At present, many communication systems support high-speed transmission of wireless data services, such as CDMA (Code Division Multiple Access) 2000 1xEV-DO (Evolution Data Only) system. During high-speed transmission of a data service, for a single AT, the maximum rate of forward transmission that can be reached is 2.4 Mbps, and the maximum rate of reverse transmission that can be reached by an AT is 153.6 kbps. However, the CDMA2000 system is a self-interference system with limited capacity. When the forward transmission is performed, multiple ATs using the same sector carrier share and compete for the forward bandwidth of 2.4 Mbps. When the reverse transmission is performed, because the total bandwidth of a sector carrier is only 400 k, if the number of ATs is large, the reverse load will rise, which leads to competition between the ATs and power increasing. Hence, both the total throughput of the sector and the throughput of each AT will be reduced, and the Quality of Service (QoS) for the ATs cannot be ensured.
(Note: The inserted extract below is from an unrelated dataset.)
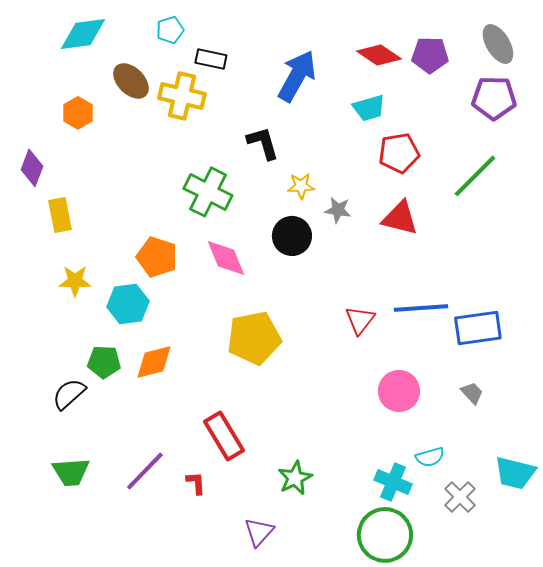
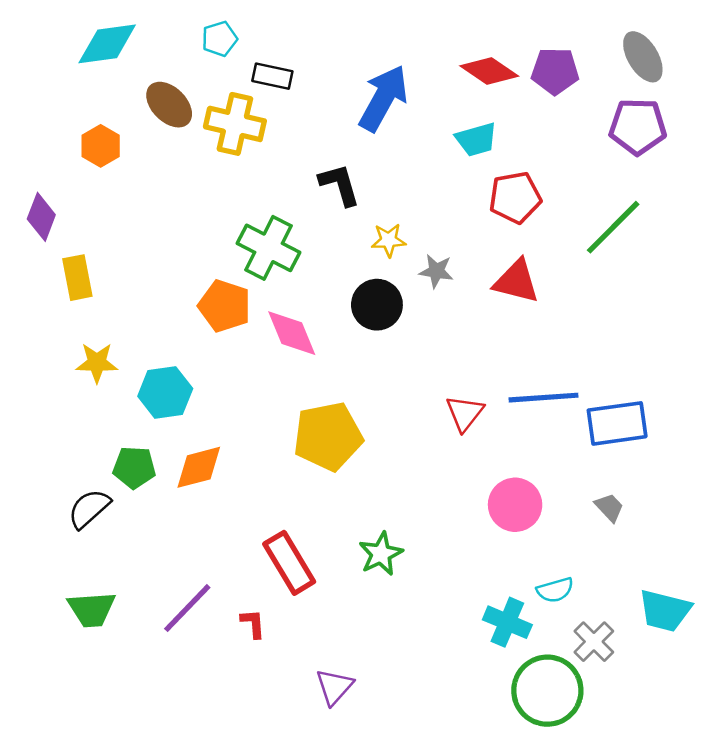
orange pentagon: (157, 257) -> (225, 306), moved
green star: (295, 478) -> (381, 554), moved
green circle: (385, 535) -> (547, 691), moved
From the purpose of the ATs employing wireless data service transmission, the demands of the ATs are hierarchical. The demands of some ATs are not very high. For example, chatting on QQ demands a very low rate, sending e-mails demands a higher rate than the rate of QQ but does not necessarily has demand on real-time and real-time wireless video service, demands a very high rate. Therefore, and operator needs to have the ability to provide hierarchical inter-user QoS service to meet the various AT demands. While satisfying the demands of ATs, the operator can also improves operating outcome by charging according to levels, for example, the highest rate is provided for a VIP; a middle rate is provided for a high-level AT; and a basic rate is provided for a common AT.
The prior art provides a technical solution for implementing forward inter-user QoS as follows.
The forward channel of CDMA2000 1x EV-DO is a time-division system, in which an Access Network (AN) provides a real-time scheduling module for deciding when and for how long each AT will obtain the service according to some factors such as requested rate, historical throughput and AT function. Shares of the service obtained by different ATs can be adjusted in real time by means of the AT function. The higher the level of the AT is, the larger the share is, the more the chances to be scheduled can be obtained, and the higher the rate is.
In the prior art, only forward inter-user QoS can be realized. The priority or level of an AT can not be considered in the reverse direction, e.g., corresponding reverse highest rates and reverse average rates cannot be provided for ATs of different levels. So, in the reverse direction, when the ATs are not many and the system capacity has not been saturated, the service demand of each AT can be satisfied; once the reverse load is relatively high, competition will occur among the ATs, leading to a widely decreasing of the reverse rate of each AT. The ATs closer to the base station are more competitive than that far away from the base station, but the high-speed service demands of some ATs cannot be satisfied.